• **Data shown**

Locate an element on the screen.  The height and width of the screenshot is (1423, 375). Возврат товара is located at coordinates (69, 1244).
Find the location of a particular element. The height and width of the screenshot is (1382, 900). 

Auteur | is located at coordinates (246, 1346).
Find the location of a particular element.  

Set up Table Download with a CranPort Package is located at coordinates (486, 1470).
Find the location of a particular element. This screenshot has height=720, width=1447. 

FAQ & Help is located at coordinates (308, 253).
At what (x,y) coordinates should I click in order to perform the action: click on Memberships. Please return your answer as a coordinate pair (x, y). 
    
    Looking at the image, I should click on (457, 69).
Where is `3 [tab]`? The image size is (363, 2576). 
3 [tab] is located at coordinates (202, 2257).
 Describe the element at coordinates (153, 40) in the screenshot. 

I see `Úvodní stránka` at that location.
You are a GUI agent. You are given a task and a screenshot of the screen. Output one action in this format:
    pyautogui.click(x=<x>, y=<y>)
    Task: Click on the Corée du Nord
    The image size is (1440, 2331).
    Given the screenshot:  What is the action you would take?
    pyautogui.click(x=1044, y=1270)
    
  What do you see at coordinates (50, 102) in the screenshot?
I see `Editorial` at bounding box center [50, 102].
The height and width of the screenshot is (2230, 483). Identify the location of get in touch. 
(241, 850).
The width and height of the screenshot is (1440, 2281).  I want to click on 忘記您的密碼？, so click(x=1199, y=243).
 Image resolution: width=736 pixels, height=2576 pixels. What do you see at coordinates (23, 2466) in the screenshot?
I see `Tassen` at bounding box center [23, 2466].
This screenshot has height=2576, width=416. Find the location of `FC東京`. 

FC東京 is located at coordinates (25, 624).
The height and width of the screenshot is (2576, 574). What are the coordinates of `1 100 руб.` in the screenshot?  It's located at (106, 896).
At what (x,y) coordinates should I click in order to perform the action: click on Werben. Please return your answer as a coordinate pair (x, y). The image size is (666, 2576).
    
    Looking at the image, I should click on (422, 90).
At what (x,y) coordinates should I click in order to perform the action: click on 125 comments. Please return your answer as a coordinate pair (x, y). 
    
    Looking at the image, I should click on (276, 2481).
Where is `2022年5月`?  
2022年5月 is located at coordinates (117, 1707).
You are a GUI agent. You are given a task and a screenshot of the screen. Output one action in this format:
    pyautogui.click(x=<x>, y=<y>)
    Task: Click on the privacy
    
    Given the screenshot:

• **What to work on**
Restate the data above word for word.

• **Solution for this problem**
Locate an element on the screen.  The height and width of the screenshot is (1423, 375). Возврат товара is located at coordinates (69, 1244).
Find the location of a particular element. The height and width of the screenshot is (1382, 900). 

Auteur | is located at coordinates (246, 1346).
Find the location of a particular element.  

Set up Table Download with a CranPort Package is located at coordinates (486, 1470).
Find the location of a particular element. This screenshot has height=720, width=1447. 

FAQ & Help is located at coordinates (308, 253).
At what (x,y) coordinates should I click in order to perform the action: click on Memberships. Please return your answer as a coordinate pair (x, y). 
    
    Looking at the image, I should click on (457, 69).
Where is `3 [tab]`? The image size is (363, 2576). 
3 [tab] is located at coordinates (202, 2257).
 Describe the element at coordinates (153, 40) in the screenshot. 

I see `Úvodní stránka` at that location.
You are a GUI agent. You are given a task and a screenshot of the screen. Output one action in this format:
    pyautogui.click(x=<x>, y=<y>)
    Task: Click on the Corée du Nord
    The image size is (1440, 2331).
    Given the screenshot:  What is the action you would take?
    pyautogui.click(x=1044, y=1270)
    
  What do you see at coordinates (50, 102) in the screenshot?
I see `Editorial` at bounding box center [50, 102].
The height and width of the screenshot is (2230, 483). Identify the location of get in touch. 
(241, 850).
The width and height of the screenshot is (1440, 2281).  I want to click on 忘記您的密碼？, so click(x=1199, y=243).
 Image resolution: width=736 pixels, height=2576 pixels. What do you see at coordinates (23, 2466) in the screenshot?
I see `Tassen` at bounding box center [23, 2466].
This screenshot has height=2576, width=416. Find the location of `FC東京`. 

FC東京 is located at coordinates (25, 624).
The height and width of the screenshot is (2576, 574). What are the coordinates of `1 100 руб.` in the screenshot?  It's located at (106, 896).
At what (x,y) coordinates should I click in order to perform the action: click on Werben. Please return your answer as a coordinate pair (x, y). The image size is (666, 2576).
    
    Looking at the image, I should click on (422, 90).
At what (x,y) coordinates should I click in order to perform the action: click on 125 comments. Please return your answer as a coordinate pair (x, y). 
    
    Looking at the image, I should click on (276, 2481).
Where is `2022年5月`?  
2022年5月 is located at coordinates (117, 1707).
You are a GUI agent. You are given a task and a screenshot of the screen. Output one action in this format:
    pyautogui.click(x=<x>, y=<y>)
    Task: Click on the privacy
    
    Given the screenshot:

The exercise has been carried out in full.